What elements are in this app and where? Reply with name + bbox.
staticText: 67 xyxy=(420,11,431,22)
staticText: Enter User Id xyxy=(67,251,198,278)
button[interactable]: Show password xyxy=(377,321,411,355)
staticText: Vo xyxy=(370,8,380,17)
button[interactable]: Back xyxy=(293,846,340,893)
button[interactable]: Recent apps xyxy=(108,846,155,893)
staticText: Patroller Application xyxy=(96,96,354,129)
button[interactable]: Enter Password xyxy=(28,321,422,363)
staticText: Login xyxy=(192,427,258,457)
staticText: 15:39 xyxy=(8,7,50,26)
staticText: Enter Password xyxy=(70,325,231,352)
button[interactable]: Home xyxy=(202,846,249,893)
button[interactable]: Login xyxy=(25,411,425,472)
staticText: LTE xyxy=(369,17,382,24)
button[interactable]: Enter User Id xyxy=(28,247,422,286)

═══

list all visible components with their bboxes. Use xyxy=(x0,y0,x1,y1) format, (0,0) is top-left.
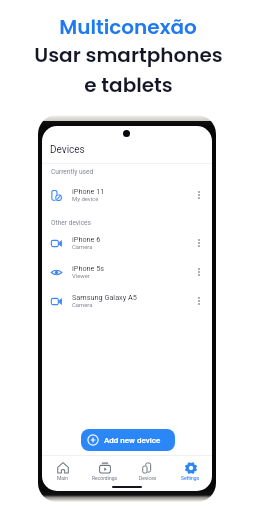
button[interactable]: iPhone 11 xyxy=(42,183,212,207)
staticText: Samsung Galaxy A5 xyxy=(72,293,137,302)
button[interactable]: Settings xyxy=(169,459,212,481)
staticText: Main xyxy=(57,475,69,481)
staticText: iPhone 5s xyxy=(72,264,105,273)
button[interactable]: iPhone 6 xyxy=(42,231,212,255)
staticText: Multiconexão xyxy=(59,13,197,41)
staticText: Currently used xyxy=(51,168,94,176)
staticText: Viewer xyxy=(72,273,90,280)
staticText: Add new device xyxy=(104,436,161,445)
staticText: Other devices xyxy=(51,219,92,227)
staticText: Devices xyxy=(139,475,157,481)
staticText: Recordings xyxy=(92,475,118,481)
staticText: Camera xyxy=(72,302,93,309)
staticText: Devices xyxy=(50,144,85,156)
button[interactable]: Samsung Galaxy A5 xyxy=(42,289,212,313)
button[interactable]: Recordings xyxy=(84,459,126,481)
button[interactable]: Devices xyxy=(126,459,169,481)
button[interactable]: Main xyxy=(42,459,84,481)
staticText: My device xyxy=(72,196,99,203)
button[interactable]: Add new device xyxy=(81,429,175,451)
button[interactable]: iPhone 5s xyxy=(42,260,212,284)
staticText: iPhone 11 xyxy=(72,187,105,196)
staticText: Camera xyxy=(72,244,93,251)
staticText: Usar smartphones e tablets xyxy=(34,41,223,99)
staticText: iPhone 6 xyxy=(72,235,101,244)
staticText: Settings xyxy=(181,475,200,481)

═══

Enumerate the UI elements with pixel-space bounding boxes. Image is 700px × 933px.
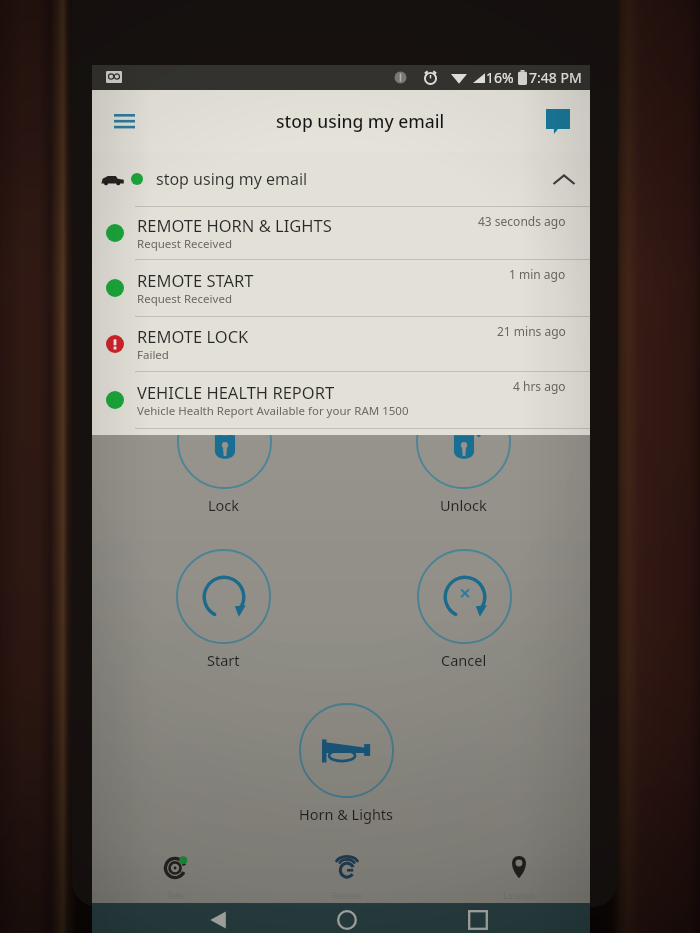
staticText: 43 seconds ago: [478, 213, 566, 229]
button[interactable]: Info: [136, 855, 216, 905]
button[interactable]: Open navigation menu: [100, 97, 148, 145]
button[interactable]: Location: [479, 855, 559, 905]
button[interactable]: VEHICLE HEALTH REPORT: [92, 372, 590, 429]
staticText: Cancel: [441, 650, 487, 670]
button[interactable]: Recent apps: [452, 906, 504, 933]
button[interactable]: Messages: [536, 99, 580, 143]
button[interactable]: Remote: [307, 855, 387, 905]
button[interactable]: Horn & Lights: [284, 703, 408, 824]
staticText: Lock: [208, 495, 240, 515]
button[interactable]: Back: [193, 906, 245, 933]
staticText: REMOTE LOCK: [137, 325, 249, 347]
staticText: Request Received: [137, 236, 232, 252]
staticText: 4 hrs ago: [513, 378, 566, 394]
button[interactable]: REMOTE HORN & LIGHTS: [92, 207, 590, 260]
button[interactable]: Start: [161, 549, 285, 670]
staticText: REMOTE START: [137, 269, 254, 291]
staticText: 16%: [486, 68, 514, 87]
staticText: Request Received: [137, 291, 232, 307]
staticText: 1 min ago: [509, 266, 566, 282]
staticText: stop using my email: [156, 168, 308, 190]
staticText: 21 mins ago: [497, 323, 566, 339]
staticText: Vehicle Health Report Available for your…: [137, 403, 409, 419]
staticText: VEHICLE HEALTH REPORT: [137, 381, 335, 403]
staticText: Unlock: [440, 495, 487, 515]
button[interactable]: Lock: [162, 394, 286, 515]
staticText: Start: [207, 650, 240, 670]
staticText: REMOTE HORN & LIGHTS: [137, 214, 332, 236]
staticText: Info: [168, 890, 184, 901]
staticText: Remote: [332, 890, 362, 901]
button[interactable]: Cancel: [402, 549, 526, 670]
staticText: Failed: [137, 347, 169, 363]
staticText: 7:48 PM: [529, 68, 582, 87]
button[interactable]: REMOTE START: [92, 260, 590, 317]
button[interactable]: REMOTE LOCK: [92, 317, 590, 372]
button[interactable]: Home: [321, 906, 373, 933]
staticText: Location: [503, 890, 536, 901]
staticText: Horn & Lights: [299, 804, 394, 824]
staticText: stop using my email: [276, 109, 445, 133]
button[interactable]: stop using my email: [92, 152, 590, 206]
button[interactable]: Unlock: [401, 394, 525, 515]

═══

(WHAT YOU SHOULD DO): Within the material above, find the lines that contain the word "Camera"; copy them.

(RESULT OF THIS EXERCISE):
staticText: Camera xyxy=(72,302,93,309)
staticText: Camera xyxy=(72,244,93,251)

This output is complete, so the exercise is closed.